MustardTiger · on April 28, 2016

He's an openbsd developer, he's posting about openbsd. Hence the talk of how things got to be into older BSD systems and made their way to openbsd.

akavel · on April 28, 2016

That's a stretch to call it "related", but this one reminded me of another story related to file names in a surprising way - "The $5000 Compression Challenge": https://news.ycombinator.com/item?id=9163782

umanwizard · on April 28, 2016

> There is also a setter function, setprogname, which is not to be confused with the slightly different setproctitle. There’s no getter for proctitle, however, unless you count ps.

How's this possible? `ps` has to work somehow.

raimue · on April 28, 2016

setproctitle() is only for the current process.
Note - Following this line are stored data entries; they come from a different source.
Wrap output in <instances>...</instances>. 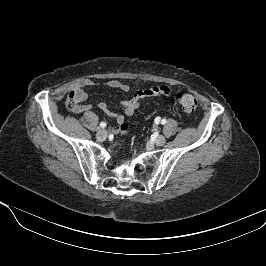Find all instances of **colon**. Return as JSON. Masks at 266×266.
Returning <instances> with one entry per match:
<instances>
[{
  "mask_svg": "<svg viewBox=\"0 0 266 266\" xmlns=\"http://www.w3.org/2000/svg\"><path fill=\"white\" fill-rule=\"evenodd\" d=\"M177 100L180 106L182 107V109L186 112H193L197 108V100L191 94L179 92L177 93ZM66 105L70 110H72L74 106L76 105V95L73 92L69 94L67 101H66ZM119 129L121 133L123 134L126 133L128 130V124L122 123L119 126Z\"/></svg>",
  "mask_w": 266,
  "mask_h": 266,
  "instance_id": "colon-1",
  "label": "colon"
}]
</instances>
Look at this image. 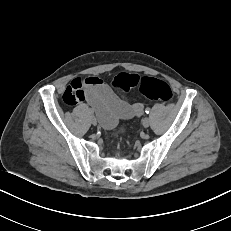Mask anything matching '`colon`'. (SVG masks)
Masks as SVG:
<instances>
[{"instance_id":"5ec220e1","label":"colon","mask_w":231,"mask_h":231,"mask_svg":"<svg viewBox=\"0 0 231 231\" xmlns=\"http://www.w3.org/2000/svg\"><path fill=\"white\" fill-rule=\"evenodd\" d=\"M111 85L123 94H126L133 88H137L144 97L151 100L168 102L172 98V90L168 83L156 78L119 73L114 77Z\"/></svg>"}]
</instances>
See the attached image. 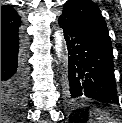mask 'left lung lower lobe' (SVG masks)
Listing matches in <instances>:
<instances>
[{"instance_id":"obj_1","label":"left lung lower lobe","mask_w":122,"mask_h":123,"mask_svg":"<svg viewBox=\"0 0 122 123\" xmlns=\"http://www.w3.org/2000/svg\"><path fill=\"white\" fill-rule=\"evenodd\" d=\"M59 24L68 49L64 80L67 99H87L105 105L117 103L111 43L63 15Z\"/></svg>"}]
</instances>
It is a system-specific interface implemented in libc (in OpenBSD/FreeBSD a sysctl() to set the memory address where the string is stored).

ps(1) examines other processes and again uses a system-specific interface to the kernel to retrieve all information about other processes (using kvm(3) on OpenBSD/FreeBSD).

umanwizard · on April 28, 2016

I see. So you could use the same kvm API to get all the proctitles (assuming you're on a bsd), and then filter it yourself to find the one for the current process, right?

wiml · on April 28, 2016

Classically, tools like ps worked by opening /dev/kmem, reading the symbol list from /vmunix or wherever, and chasing data structures in kernel memory a bit like a debugger might.

These days there is usually a getter for proctitle in the form of the /proc filesystem, sysctls, etc.